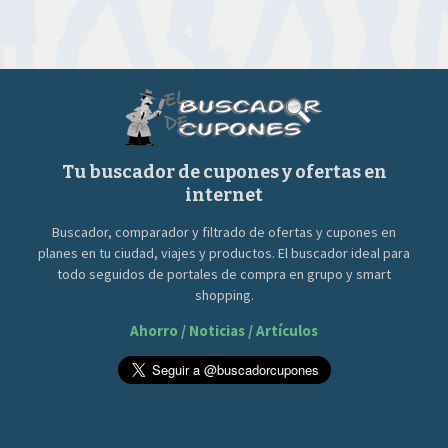
Tu buscador de cupones y ofertas en
internet
Buscador, comparador y filtrado de ofertas y cupones en
planes en tu ciudad, viajes y productos. El buscador ideal para
todo seguidos de portales de compra en grupo y smart
shopping.
Ahorro / Noticias / Artículos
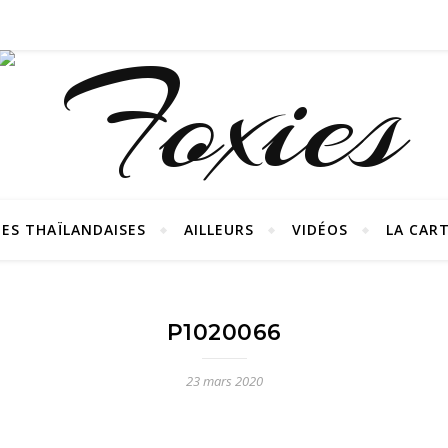
ES THAÏLANDAISES
AILLEURS
VIDÉOS
LA CAR
P1020066
23 mars 2020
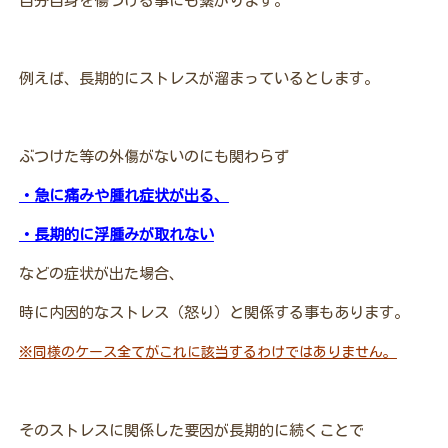
自分自身を傷つける事にも繋がります。
例えば、長期的にストレスが溜まっているとします。
ぶつけた等の外傷がないのにも関わらず
・急に痛みや腫れ症状が出る、
・長期的に浮腫みが取れない
などの症状が出た場合、
時に内因的なストレス（怒り）と関係する事もあります。
※同様のケース全てがこれに該当するわけではありません。
そのストレスに関係した要因が長期的に続くことで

· · ·

Only the pictures stay behind; copy everything else in the records above exactly.

Tu buscador de cupones y ofertas en
internet
Buscador, comparador y filtrado de ofertas y cupones en
planes en tu ciudad, viajes y productos. El buscador ideal para
todo seguidos de portales de compra en grupo y smart
shopping.
Ahorro / Noticias / Artículos
ES THAÏLANDAISES
AILLEURS
VIDÉOS
LA CAR
P1020066
23 mars 2020
自分自身を傷つける事にも繋がります。
例えば、長期的にストレスが溜まっているとします。
ぶつけた等の外傷がないのにも関わらず
・急に痛みや腫れ症状が出る、
・長期的に浮腫みが取れない
などの症状が出た場合、
時に内因的なストレス（怒り）と関係する事もあります。
※同様のケース全てがこれに該当するわけではありません。
そのストレスに関係した要因が長期的に続くことで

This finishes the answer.